How The Marine System Is Damaged By Climate Change

Climate change has an effect on every part of the world and on every population that inhabits this planet. The impact is more visible in some places and lands, but no ecosystem can fully escape from it. The oceans look particularly resilient to casual observers, but in reality, they suffer as much as other ecosystems. There is even some evidence to suggest that marine animals are feeling the effects of climate change even faster than those that live on land.

Magical hard coral reef showing signs of minor coral bleaching.

Ocean Acidification

The oceans are not pure water. Seawater contains a mix of salts and other compounds, and the plants and animals that live in the sea have adapted to that mixture. Most of those organisms are very vulnerable to changes in the water, especially to its acidity. Most marine creatures prefer an environment that is slightly less acidic than pure water.

Acidification happens when the oceans absorb carbon dioxide from the atmosphere. This process has sped up in recent years due to the increase in carbon emissions caused by human activities. The carbon dioxide reacts to form carbonic acid, which makes the oceans more hostile to marine life. According to the NRDC, shellfish suffers more from this process than many other creatures because the acid inhibits shell growth.

Rising Sea Levels

Rising sea levels are one of the most important consequences of climate change. It’s easy to see why that could be a problem for humans, but it’s harder to see how it could be bad for marine creatures. While it may seem like it could help them by giving them more space to thrive and breed, the reality is that rising sea levels can do lots of harm to ocean life.

The problem with rising sea levels comes down to light. Aquatic plants still need some light to live, and sunlight is the largest factor in determining the ocean temperature at a given depth. Light has trouble moving through water, so the upper levels of the ocean tend to be much warmer and have more plant life than the lower levels. If sea levels rise, the plants and animals in the sea need to expand with them to stay in an environment that can support their growth and survival. Some species can do that, but many remain stuck on the sea floor. Those species are likely to lose their food supply and to suffer as their environment gets colder and darker.

Larger Storms

NASA has been studying the impact of climate change on natural disasters, and the results are ominous. NASA predicts that increasing temperatures on Earth are likely to lead to larger, more intense storms. This happens because the temperature differences between polar and equatorial regions are liable to increase, and storms usually result from different weather fronts coming into contact with each other.

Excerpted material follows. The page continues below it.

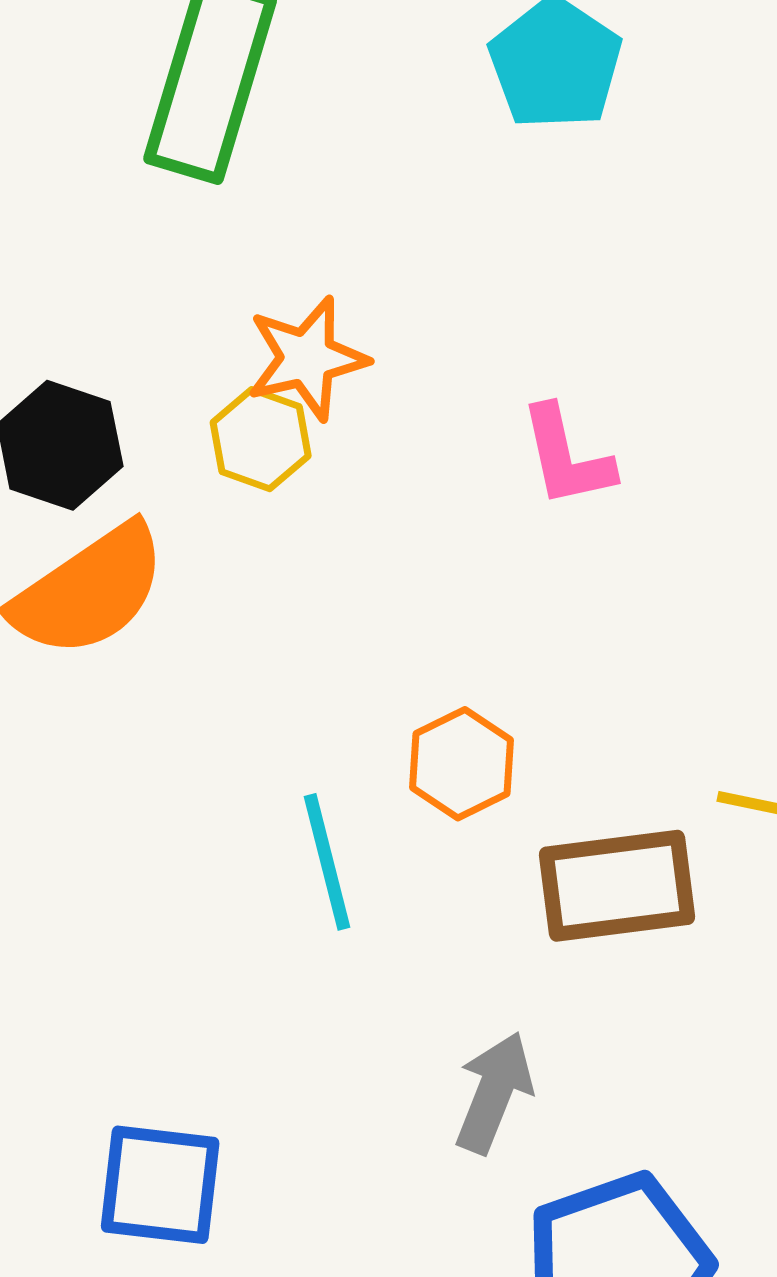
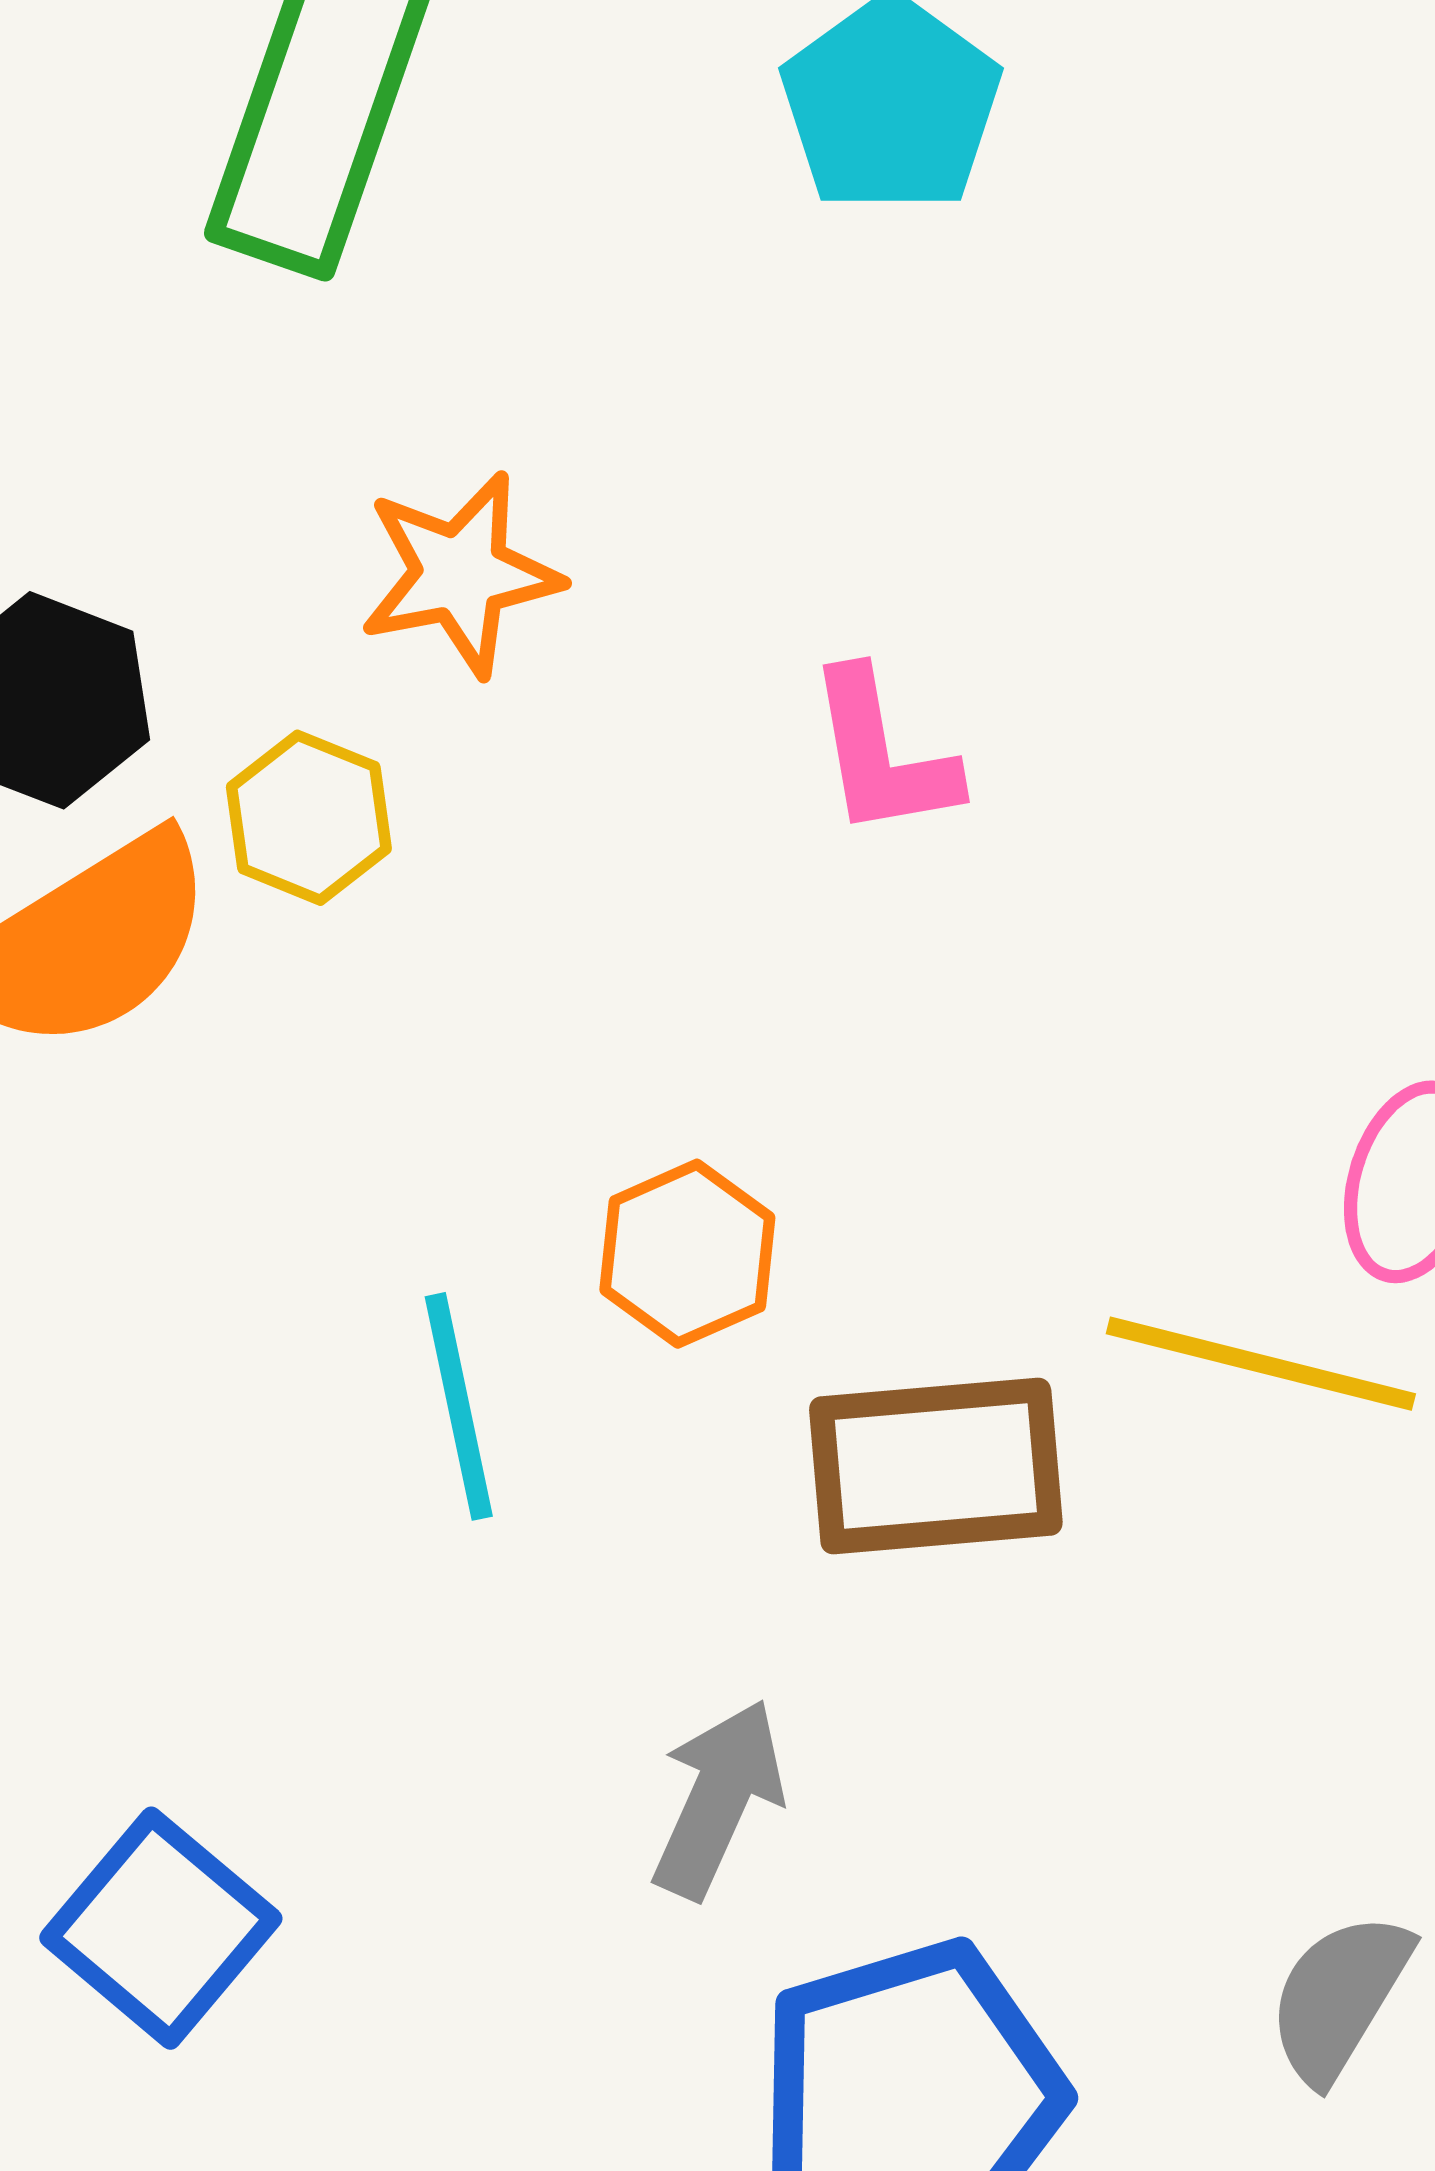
yellow hexagon: (261, 439) -> (309, 818), moved
blue square: (160, 1185) -> (161, 1928), turned 31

That’s terrible news for humans due to the damage that hurricanes and other storms can cause, but it’s also bad for the oceans. Stormy conditions can harm plants and animals in shallow waters directly, but they also sweep debris into the ocean when they damage coastal towns. The causing pollution can go on to contaminate deeper parts of the ocean and the species that inhabit them.

Coral Bleaching

Coral is famous for its bright colors, but those colors usually don’t come from the coral itself. They originate from the endosymbionts that life in the coral and provide both color and food for the populations themselves. Bleaching occurs when those organisms can no longer survive within the coral, which results in the coral turning white. The individuals can get some food on their own, but most of them depend on symbiosis to get most of their nutrients, so coral bleaching usually ends in death. Coral is vital to most ecosystems in which it is present, so in the long term, the process can be harmful to other species.

Many different things can damage the symbionts and lead to coral bleaching. Any significant environmental change can cause it, including ocean acidification, pollution, and temperature changes. Climate change contributes to all of these causes, either directly or by encouraging storms that lead to increased runoff, so it is very likely that combating climate change can help solve the problem of coral bleaching.

The Plankton Cycle

Animals need to eat. Plankton forms to the bottom of the food chain in most marine environments, so any damage to the plankton population can work up the food chain and lead to the collapse of the entire system. Plankton is especially vulnerable to environmental shifts because it reproduces very quickly, which means anything that impacts its reproductive cycle can have an influence on marine ecosystems.

As with many other organisms, plankton populations are moving towards the planet’s poles as other regions get too hot for them. The changing temperatures are also forcing significant plankton blooms to happen earlier in the year. This is a major problem for every species that depends on plankton as a food source. They need to adapt at the same rate if they want to maintain access to their food supply, and very few species can change as quickly as plankton populations can.

Protecting Marine Life

It’s clear that climate change is having an adverse impact on marine ecosystems. There are times when it’s hard to see the effect, but it’s always there. Marine ecosystems are crucial to both humans and nature, so it’s important to take steps to protect them. Given the significant impact that climate change is having on those systems, the best way to protect the sea is to work to reduce the impact of climate change as quickly as possible.